Privates Kapital in öffentlicher Infrastruktur: einige Tricks

Bild: PPP-Irrweg-Kampagne

Bild: PPP-Irrweg-Kampagne

Von Carl Waßmuth / GiB

Versteckte Schuldenaufnahme

Privates Kapital in öffentlichen Infrastrukturen der Daseinsvorsorge stellt eine versteckte Schuldenaufnahme dar. Zahlreiche Erfahrungen liegen dazu mit Public Private Partnerships (PPPs) vor. Mehrfach hat der Bundesrechnungshof darauf hingewiesen, zuletzt im Mai diesen Jahres: Mit den PPPs des Bundes wird die Schuldenbremse umgangen.

Beispiel 1:
In Spanien sind aktuell neun von zehn PPP-Betreiber der dortigen Autobahnen insolvent, der zehnte steht kurz vor der Insolvenz. Zugehörige Schulden von wenigstens 2,4 Milliarden Euro muss der spanische Staat übernehmen1.

Beispiel 2:
Griechenland wurde 2009 und in den Folgejahren vorgeworfen, es habe seine Schuldenstatistik frisiert, Tatsächlich waren darin zahlreiche PPP-Projekte nicht als Schulden verbucht worden, insbesondere die Mautstraße Maliakos-Kleidi zwischen Athen und Thessaloniki, der Flughafen Athen, die Autobahn Elefsina-Patras-Tsakona, der Unterwassertunnel und sowie die U-Bahn in Thessaloniki und längste Schrägseilbrücke der Welt, die Brücke über den Korinth. Experten aus EU-Kommission, der Europäischer Zentralbank (EZB) und dem Internationalen Währungsfonds (IWF), fanden insgesamt eine Lücke im griechischen Staatshaushalt von 20 Mrd. Euro.

Höhere Kosten

PPPs und vergleichbare Formen von privatem Kapital in öffentlichen Infrastrukturen der Daseinsvorsorge sind eine deutlich teurere Form von Verschuldung als jede normale öffentliche Beschaffung und Finanzierung. Auch wenn die neuen Formen von privatem Kapital in öffentlichen Infrastrukturen künftig nicht mehr PPP genannt werden sollten – die Gesamtkosten betragen durch die unvermeidbar hohen Zinsen das zwei-bis vierfache der Investitionskosten. Soll die Rückzahlung der Investitionen über die Nutzerinnen und Nutzer erfolgen, so bedeutet das eine versteckte, aber massive Erhöhung von Gebühren. Statt explizite Schulden zu machen, würden die Einnahmen der Zukunft verpfändet, und das ebenfalls zu dem sehr hohen Zinssatz des privaten Kapitalmarkts. Gebührenerhöhungen dieser Art sind obendrein in großem Maße sozial ungerecht – als Verbrauchergebühren haben sie einen ähnlichen Effekt wie Mehrwertsteuererhöhungen und belasten vor allem die kleinsten und kleinen Einkommen sowie die konjunkturelle Entwicklung.

Beispiel 1:

Ein Unterschied in der Höhe der Kreditzinsen von vier Prozent führt bei einem 30 Jahre laufenden Annuitätendarlehen (nach 30 Jahren vollständig getilgt) zu 60 Prozent höheren Gesamtkosten. Zahlt der Bund zwei Prozent Zinsen für eigene Staatsanleihen, so kostet eine Investition von 10 Milliarden Euro mit Zinsen insgesamt 13,4 Milliarden Euro Zahlt er hingegen sechs Prozent für Bankkredite, so kostet eine Investition von 10 Milliarden Euro mit Zinsen insgesamt 21,8 Milliarden Euro, d.h. 63 Prozent mehr.

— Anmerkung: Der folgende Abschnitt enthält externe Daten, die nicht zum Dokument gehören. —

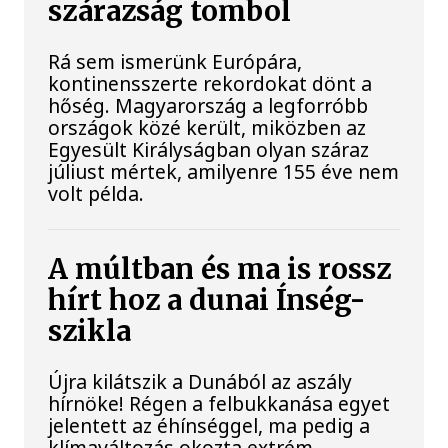
szárazság tombol
Rá sem ismerünk Európára,
kontinensszerte rekordokat dönt a
hőség. Magyarország a legforróbb
országok közé került, miközben az
Egyesült Királyságban olyan száraz
júliust mértek, amilyenre 155 éve nem
volt példa.
A múltban és ma is rossz
hírt hoz a dunai Ínség-
szikla
Újra kilátszik a Dunából az aszály
hírnöke! Régen a felbukkanása egyet
jelentett az éhínséggel, ma pedig a
klímaváltozás okozta extrém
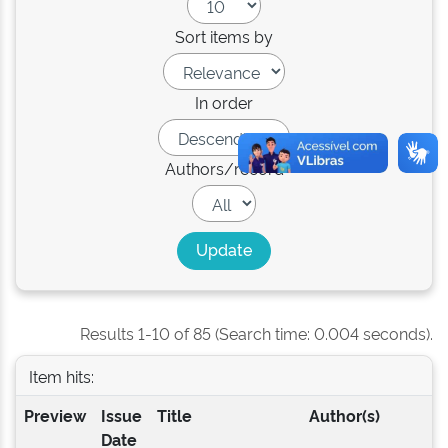
Sort items by
In order
Authors/record
Results 1-10 of 85 (Search time: 0.004 seconds).
Item hits:
Preview
Issue
Title
Author(s)
Date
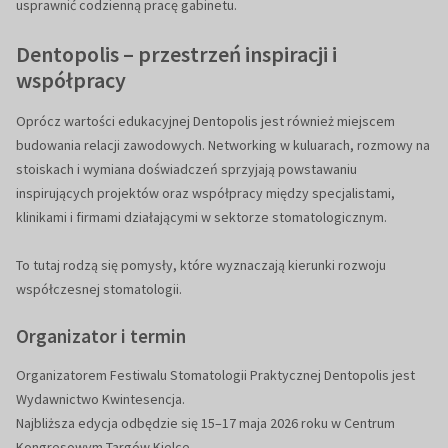
usprawnić codzienną pracę gabinetu.
Dentopolis – przestrzeń inspiracji i
współpracy
Oprócz wartości edukacyjnej Dentopolis jest również miejscem
budowania relacji zawodowych. Networking w kuluarach, rozmowy na
stoiskach i wymiana doświadczeń sprzyjają powstawaniu
inspirujących projektów oraz współpracy między specjalistami,
klinikami i firmami działającymi w sektorze stomatologicznym.
To tutaj rodzą się pomysły, które wyznaczają kierunki rozwoju
współczesnej stomatologii.
Organizator i termin
Organizatorem Festiwalu Stomatologii Praktycznej Dentopolis jest
Wydawnictwo Kwintesencja.
Najbliższa edycja odbędzie się 15–17 maja 2026 roku w Centrum
Kongresowym Targów Kielce.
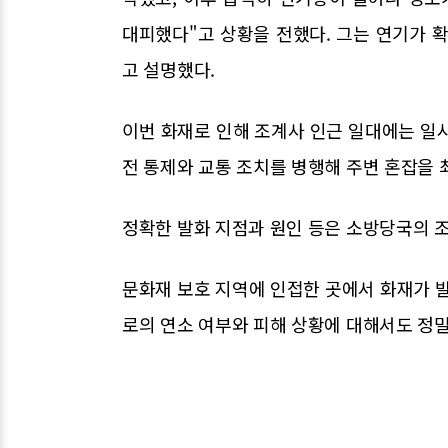
대피했다"고 상황을 전했다. 그는 연기가 
고 설명했다.
이번 화재로 인해 조계사 인근 일대에는 일
전 통제와 교통 조치를 병행해 주변 혼잡을 
정확한 발화 지점과 원인 등은 소방당국의 
문화재 보호 지역에 인접한 곳에서 화재가 발
로의 연소 여부와 피해 상황에 대해서도 정밀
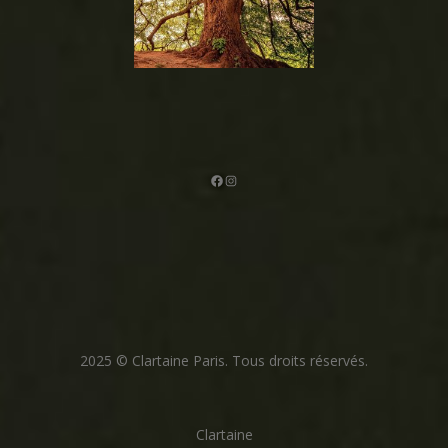
Facebook
Instagram
2025 © Clartaine Paris. Tous droits réservés.
Clartaine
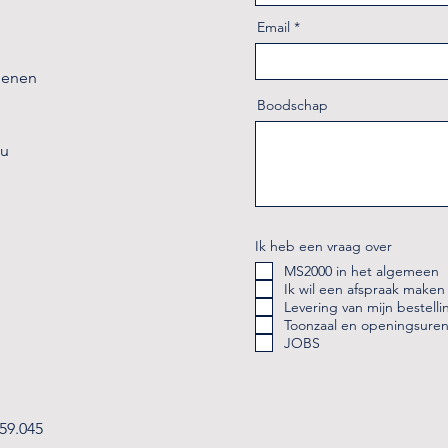
Email
ienen
Boodschap
8u
Ik heb een vraag over
MS2000 in het algemeen
Ik wil een afspraak maken
Levering van mijn bestelli
Toonzaal en openingsure
JOBS
59.045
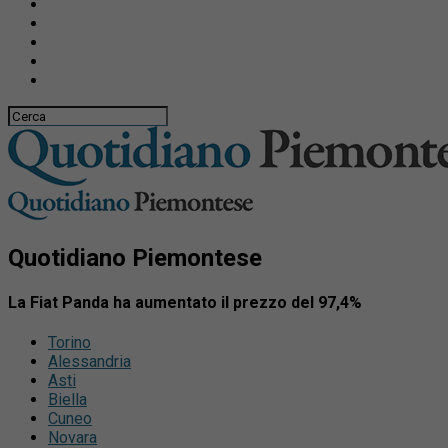
Quotidiano Piemontese
La Fiat Panda ha aumentato il prezzo del 97,4%
Torino
Alessandria
Asti
Biella
Cuneo
Novara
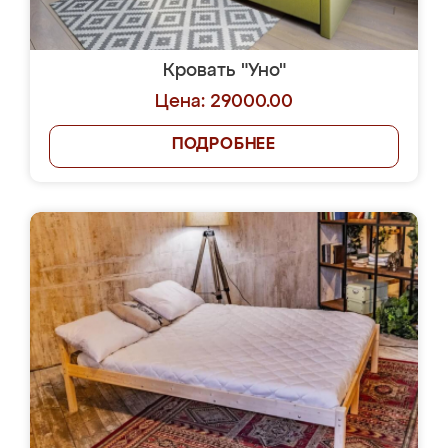
Кровать "Уно"
Цена: 29000.00
ПОДРОБНЕЕ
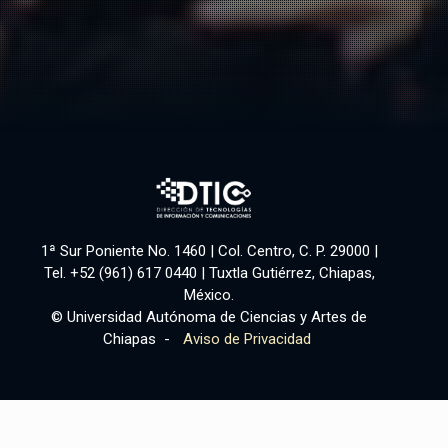
1ª Sur Poniente No. 1460 | Col. Centro, C. P. 29000 |
Tel. +52 (961) 617 0440 | Tuxtla Gutiérrez, Chiapas,
México.
© Universidad Autónoma de Ciencias y Artes de
Chiapas -
Aviso de Privacidad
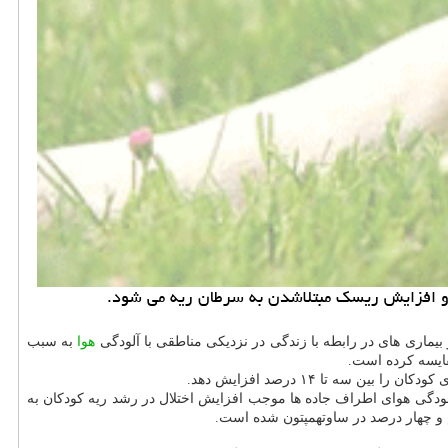
 و افزایش ریسك مبتلاشدن به سرطان ریه می شود.
بیماری های در رابطه با زندگی در نزدیكی مناطقی با آلودگی
هوا
به سبب
ودگی هوای اطراف جاده ها موجب افزایش اختلال در رشد ریه كودكان به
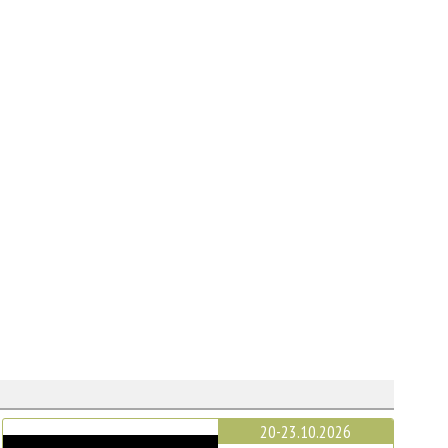
20-23.10.2026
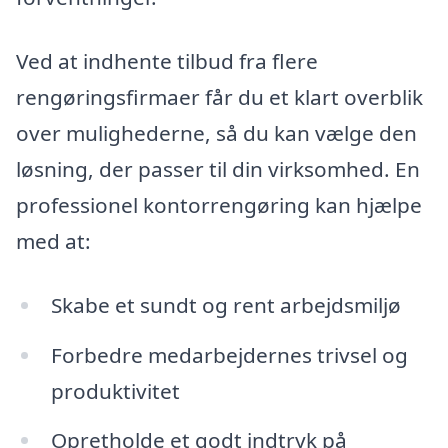
Ved at indhente tilbud fra flere
rengøringsfirmaer får du et klart overblik
over mulighederne, så du kan vælge den
løsning, der passer til din virksomhed. En
professionel kontorrengøring kan hjælpe
med at:
Skabe et sundt og rent arbejdsmiljø
Forbedre medarbejdernes trivsel og
produktivitet
Opretholde et godt indtryk på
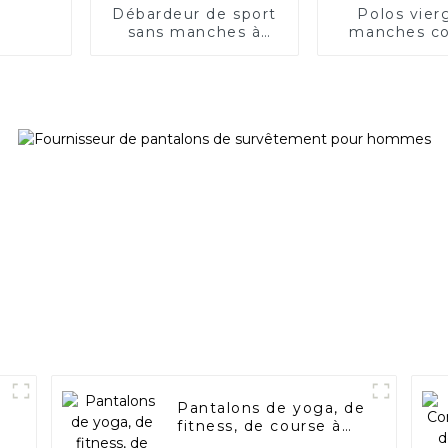
Débardeur de sport
Polos vier
sans manches à
manches co
séchage rapide pour
personnalis
homme
homme
Pantalons de yoga, de
fitness, de course à
pied et de loisirs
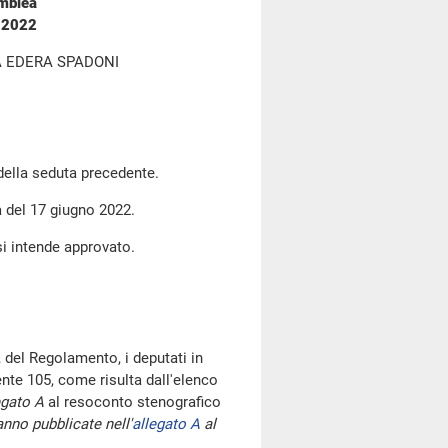
emblea
o 2022
A EDERA SPADONI
 della seduta precedente.
a del 17 giugno 2022.
si intende approvato.
 del Regolamento, i deputati in
te 105, come risulta dall'elenco
egato A
al resoconto stenografico
nno pubblicate nell'
allegato A
al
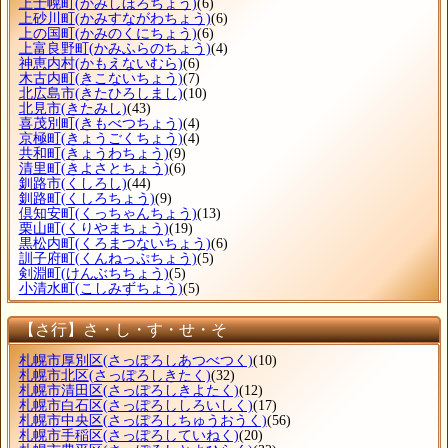
上士幌町
(かみしほろちょう)
(6)
上砂川町
(かみすながわちょう)
(6)
上の国町
(かみのくにちょう)
(6)
上富良野町
(かみふらのちょう)
(4)
神恵内村
(かもえないむら)
(6)
木古内町
(きこないちょう)
(7)
北広島市
(きたひろしまし)
(10)
北見市
(きたみし)
(43)
喜茂別町
(きもべつちょう)
(4)
京極町
(きょうごくちょう)
(4)
共和町
(きょうわちょう)
(9)
清里町
(きよさとちょう)
(6)
釧路市
(くしろし)
(44)
釧路町
(くしろちょう)
(9)
倶知安町
(くっちゃんちょう)
(13)
栗山町
(くりやまちょう)
(19)
黒松内町
(くろまつないちょう)
(6)
訓子府町
(くんねっぷちょう)
(5)
剣淵町
(けんぶちちょう)
(5)
小清水町
(こしみずちょう)
(5)
【さ行】さ・し・す・せ・そ
札幌市厚別区
(さっぽろしあつべつく)
(10)
札幌市北区
(さっぽろしきたく)
(32)
札幌市清田区
(さっぽろしきよたく)
(12)
札幌市白石区
(さっぽろししろいしく)
(17)
札幌市中央区
(さっぽろしちゅうおうく)
(56)
札幌市手稲区
(さっぽろしていねく)
(20)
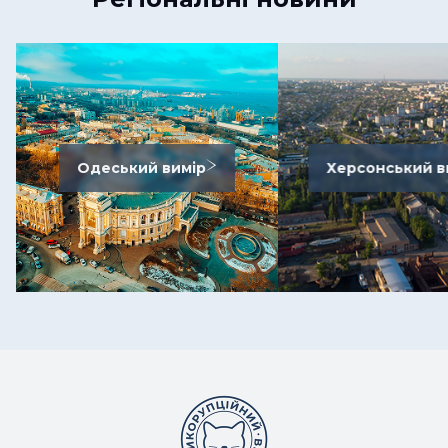
Одеський вимір
Херсонський в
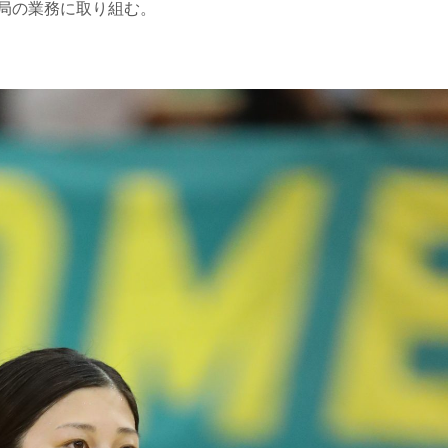
局の業務に取り組む。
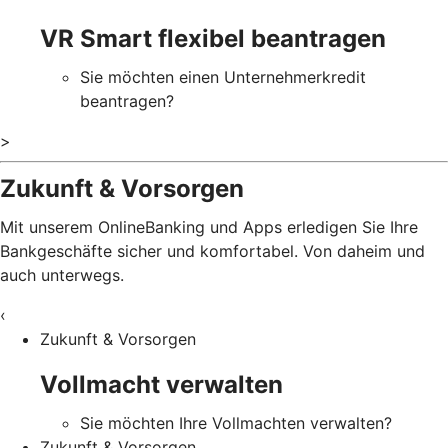
VR Smart flexibel beantragen
Sie möchten einen Unternehmerkredit
beantragen?
>
Zukunft & Vorsorgen
Mit unserem OnlineBanking und Apps erledigen Sie Ihre
Bankgeschäfte sicher und komfortabel. Von daheim und
auch unterwegs.
‹
Zukunft & Vorsorgen
Vollmacht verwalten
Sie möchten Ihre Vollmachten verwalten?
Zukunft & Vorsorgen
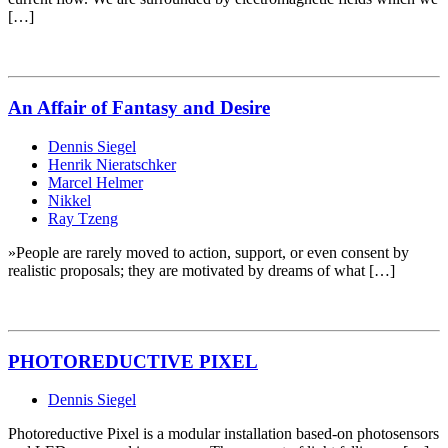
[…]
An Affair of Fantasy and Desire
Dennis Siegel
Henrik Nieratschker
Marcel Helmer
Nikkel
Ray Tzeng
»People are rarely moved to action, support, or even consent by
realistic proposals; they are motivated by dreams of what […]
PHOTOREDUCTIVE PIXEL
Dennis Siegel
Photoreductive Pixel is a modular installation based-on photosensors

Das Insolvenzrisiko trägt der Staat

Im Vorfeld von PPP-Projekten ist häufig von Risikotransfer die Rede. Jeder solle in den Partnerschaften genau die Risiken übernehmen, die er am besten steuern und somit deren Kosten minimieren kann. In der Folge werden in den PPP-Verträgen angeblich zahlreiche Risiken gegen Vergütung an die Privaten übertragen. Tritt beim Privaten ein Risikofall ein und ist auch vor Gericht nicht abzuwenden, meldet er jedoch möglicherweise Insolvenz an. Sofern es für Infrastrukturen eine gesetzliche Vorsorgepflicht gibt, sind echte Privat-Insolvenzen in diesem Bereich jedoch gar nicht möglich. Straßen müssen sicher sein, Krankenhäuser funktionsfähig, Trinkwasser sauber etc.

Beispiel 1:
In Spanien sind aktuell neun von zehn PPP-Betreiber der dortigen Autobahnen insolvent, der zehnte steht kurz vor der Insolvenz. Zugehörige Schulden von wenigstens 2,4 Milliarden Euro muss der spanische Staat übernehmen2. Auch die bundeseigene (und PPP-freundliche) VIFG3 hatte bereits 2012 auf diese Entwicklung hingewiesen.

Beispiel 2:
In Baden-Württemberg hatte der dortige PPP-Betreiber auf der A5 „via solutions“ im Frühjahr 2014 zweitweise den Bau gestoppt, Ursache sollen Finanzierungsschwierigkeiten gewesen sein.4 Das Land Baden-Württemberg sollte nachzahlen – auf Kosten der öffentlichen Hand.

Beispiel 3:
Der Vertrag mit Toll Collect war einer der ersten großen PPP-Verträge Deutschlands. Wegen einer fast drei Jahre verspäteten Einführung fordert die Bundesrepublik Schadensersatz in Höhe von sieben Milliarden Euro von Toll Collect. Diese geben aber an, für die Forderung keine Rückstellung zu bilden – und deuten damit an, dass sie selbst dann nicht zahlen, wenn das private Schiedsgericht die Ansprüche für rechtsgültig erklärt.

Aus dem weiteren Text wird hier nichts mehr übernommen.